Components of an ISA
ISAs can include two components:
1. Firstly, a cash component. Like regular savings accounts this is a cash deposit except with an ISA it is tax free. Incidentally, a TOISA must consist completely of a cash deposit.
2. Secondly, a stocks and shares component. Here the money can be invested in any amalgamation of “qualifying investments”. Such as stock market equity investments, cash awaiting investment, or public debt securities. Therefore, the risk of the ISA can vary from low to high depending on the types of investments included in the ISA.
3. Lastly, the insurance component. This was only applicable up to the 2005/2006 tax year when maxi and mini ISAs were still available.
Can I transfer my ISA?
This can be done but not between differing types of ISAs. It can also only be done between managers. The saver cannot transfer the money as this will then be deemed as a withdrawal and therefore the saver will no longer be able to put it in an ISA if their subscription period is up.
Subscription limits
Limitations are applied to ISAs in each tax year and these can influence both the variety of ISA of which you subscribe to and the amount of money that you can invest.

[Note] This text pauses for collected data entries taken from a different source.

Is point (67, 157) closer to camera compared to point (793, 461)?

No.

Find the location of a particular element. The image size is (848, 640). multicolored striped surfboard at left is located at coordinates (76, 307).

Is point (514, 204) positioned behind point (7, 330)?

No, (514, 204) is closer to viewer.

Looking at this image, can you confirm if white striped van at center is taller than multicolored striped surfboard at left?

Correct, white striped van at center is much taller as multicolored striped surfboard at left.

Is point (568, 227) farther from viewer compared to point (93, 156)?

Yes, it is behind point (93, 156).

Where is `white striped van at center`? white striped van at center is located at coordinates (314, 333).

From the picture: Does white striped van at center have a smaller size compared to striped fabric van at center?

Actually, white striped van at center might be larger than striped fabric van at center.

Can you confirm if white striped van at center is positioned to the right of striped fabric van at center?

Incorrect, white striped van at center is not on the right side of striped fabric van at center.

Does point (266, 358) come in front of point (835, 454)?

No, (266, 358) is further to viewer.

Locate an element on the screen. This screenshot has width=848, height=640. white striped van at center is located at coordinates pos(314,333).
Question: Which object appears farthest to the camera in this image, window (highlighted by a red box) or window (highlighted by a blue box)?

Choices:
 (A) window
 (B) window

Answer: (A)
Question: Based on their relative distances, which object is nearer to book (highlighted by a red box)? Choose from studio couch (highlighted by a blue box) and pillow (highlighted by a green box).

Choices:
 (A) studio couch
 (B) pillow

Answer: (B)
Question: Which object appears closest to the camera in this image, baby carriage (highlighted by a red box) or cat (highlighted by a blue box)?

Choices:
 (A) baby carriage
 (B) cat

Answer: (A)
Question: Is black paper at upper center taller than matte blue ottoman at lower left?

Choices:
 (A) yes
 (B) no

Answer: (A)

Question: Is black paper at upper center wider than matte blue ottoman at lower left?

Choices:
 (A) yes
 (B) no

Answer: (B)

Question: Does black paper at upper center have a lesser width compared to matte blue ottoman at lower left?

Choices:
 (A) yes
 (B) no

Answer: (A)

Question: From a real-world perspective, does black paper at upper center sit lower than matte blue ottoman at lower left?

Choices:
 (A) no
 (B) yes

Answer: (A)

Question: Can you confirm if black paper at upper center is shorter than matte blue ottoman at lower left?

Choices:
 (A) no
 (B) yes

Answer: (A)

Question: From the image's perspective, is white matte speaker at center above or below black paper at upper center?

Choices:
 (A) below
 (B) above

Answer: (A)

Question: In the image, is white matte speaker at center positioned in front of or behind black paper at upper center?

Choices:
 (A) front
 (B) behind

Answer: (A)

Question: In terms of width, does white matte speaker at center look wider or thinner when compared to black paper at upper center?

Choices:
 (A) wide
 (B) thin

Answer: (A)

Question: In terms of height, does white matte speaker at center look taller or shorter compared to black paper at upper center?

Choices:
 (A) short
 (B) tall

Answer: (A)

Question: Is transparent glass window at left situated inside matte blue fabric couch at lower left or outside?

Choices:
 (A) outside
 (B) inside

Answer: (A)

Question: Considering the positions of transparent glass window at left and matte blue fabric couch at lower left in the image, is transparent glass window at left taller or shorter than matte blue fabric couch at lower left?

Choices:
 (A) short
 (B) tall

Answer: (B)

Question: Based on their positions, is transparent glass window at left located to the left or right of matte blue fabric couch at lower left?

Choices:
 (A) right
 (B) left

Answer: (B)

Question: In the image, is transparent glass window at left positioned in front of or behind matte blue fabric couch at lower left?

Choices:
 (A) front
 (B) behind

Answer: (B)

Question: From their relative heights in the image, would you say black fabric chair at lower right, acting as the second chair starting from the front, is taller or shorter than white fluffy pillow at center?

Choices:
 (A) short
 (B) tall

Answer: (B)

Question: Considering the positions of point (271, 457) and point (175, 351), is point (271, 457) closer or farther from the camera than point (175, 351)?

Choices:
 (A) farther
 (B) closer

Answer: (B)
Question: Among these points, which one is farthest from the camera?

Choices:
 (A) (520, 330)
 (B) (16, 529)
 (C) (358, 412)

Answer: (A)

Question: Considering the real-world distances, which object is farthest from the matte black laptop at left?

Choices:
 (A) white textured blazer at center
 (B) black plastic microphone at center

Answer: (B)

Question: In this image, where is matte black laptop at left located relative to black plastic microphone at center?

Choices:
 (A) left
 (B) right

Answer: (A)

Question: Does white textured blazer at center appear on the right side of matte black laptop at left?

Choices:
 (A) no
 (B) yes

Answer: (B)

As long as you are 18+ and a resident of the United Kingdom you are entitled to invest into one “maxi” ISA or two “mini” ISAs, (one for each component, please see above). These Mini ISAs can be with different providers if you so choose.
If you are aged between 16-18 and a resident of the United Kingdom you are entitled to open a cash “mini” ISA or a “maxi” ISA if you invest into the cash component.

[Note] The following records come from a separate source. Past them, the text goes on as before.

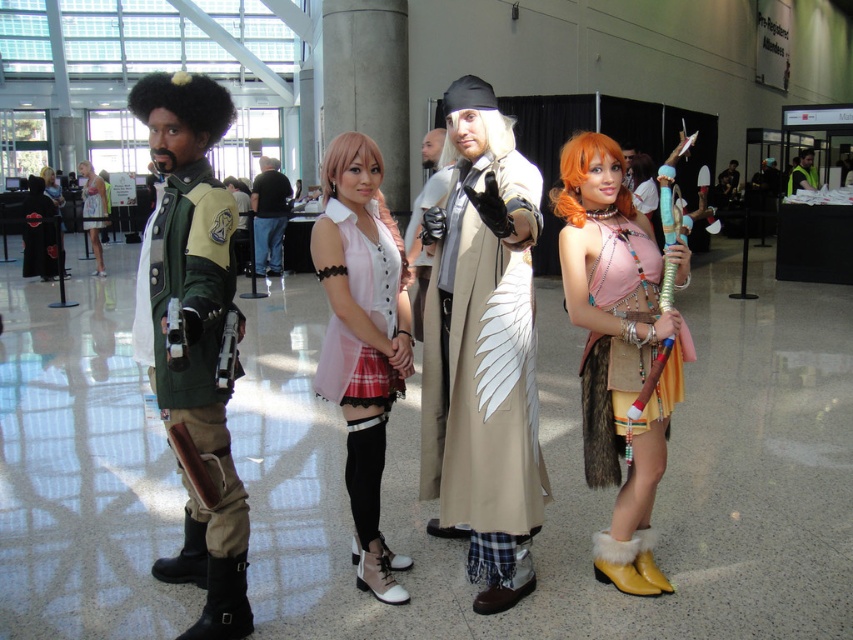 Looking at this image, can you confirm if matte black jacket at center is taller than matte pink dress at center?

No, matte black jacket at center is not taller than matte pink dress at center.

Is matte black jacket at center further to camera compared to matte pink dress at center?

That is True.

This screenshot has width=853, height=640. Describe the element at coordinates (93, 211) in the screenshot. I see `matte black jacket at center` at that location.

Locate an element on the screen. The width and height of the screenshot is (853, 640). matte black jacket at center is located at coordinates (93, 211).

Is point (375, 232) closer to viewer compared to point (24, 244)?

Yes, it is in front of point (24, 244).

Can you confirm if pink fabric dress at center is taller than black leather jacket at center?

Correct, pink fabric dress at center is much taller as black leather jacket at center.

Between point (358, 349) and point (48, 244), which one is positioned in front?

Point (358, 349)

At what (x,y) coordinates should I click in order to perform the action: click on pink fabric dress at center. Please return your answer as a coordinate pair (x, y). The image size is (853, 640). Looking at the image, I should click on (363, 339).

Can you confirm if leather fringe skirt at center is positioned below matte pink dress at center?

Correct, leather fringe skirt at center is located below matte pink dress at center.

Does point (598, 243) lie in front of point (42, 170)?

Yes.

Which is behind, point (596, 429) or point (61, 195)?

The point (61, 195) is behind.

Locate an element on the screen. The image size is (853, 640). leather fringe skirt at center is located at coordinates (618, 348).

Limits have been set by the government (up to and including 2007/2008), as to the amount that can be deposited into an ISA. These are set out below:
Mini ISA:
Cash up to three thousand pounds.
Stocks and shares up to four thousand pounds.
Maxi ISA:
Stocks and shares up to seven thousand pounds.

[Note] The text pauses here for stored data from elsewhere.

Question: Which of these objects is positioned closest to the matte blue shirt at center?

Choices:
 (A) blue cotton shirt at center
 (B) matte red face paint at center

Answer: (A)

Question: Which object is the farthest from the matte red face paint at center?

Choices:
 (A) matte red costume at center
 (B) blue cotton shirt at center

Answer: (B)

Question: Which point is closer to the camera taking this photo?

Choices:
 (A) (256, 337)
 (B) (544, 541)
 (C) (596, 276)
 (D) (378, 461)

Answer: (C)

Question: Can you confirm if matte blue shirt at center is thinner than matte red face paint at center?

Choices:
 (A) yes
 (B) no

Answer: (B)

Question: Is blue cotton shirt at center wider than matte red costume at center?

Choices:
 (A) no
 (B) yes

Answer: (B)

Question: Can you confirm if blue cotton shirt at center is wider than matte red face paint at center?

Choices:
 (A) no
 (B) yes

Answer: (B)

As previously mentioned the March 2007 Budget increased the limits for the 2008/2009 tax year and the difference between a maxi and mini ISA abolished. Therefore:
ISAs now have a subscription limit of seven thousand two hundred pounds which may be invested as follows:
Cash up to three thousand six hundred pounds.
Stocks and shares up to seven thousand two hundred pounds.
The Chancellor of the Exchequer can once again change these limits in the Budget.
Tax Treatment
Income and capital gains are all tax-free. A charge of 20% is applied to interest on any cash invested in a stocks and shares component.
ACT (advance corporation tax) used to be charged to companies when they paid dividends, however, this ended on 6th April, 1999.When this was applicable, the receiver of a dividend was entitled to a tax credit which reflected the ACT payable by companies. This tax credit was in order to lower the amount of tax paid by the receiver of a dividend.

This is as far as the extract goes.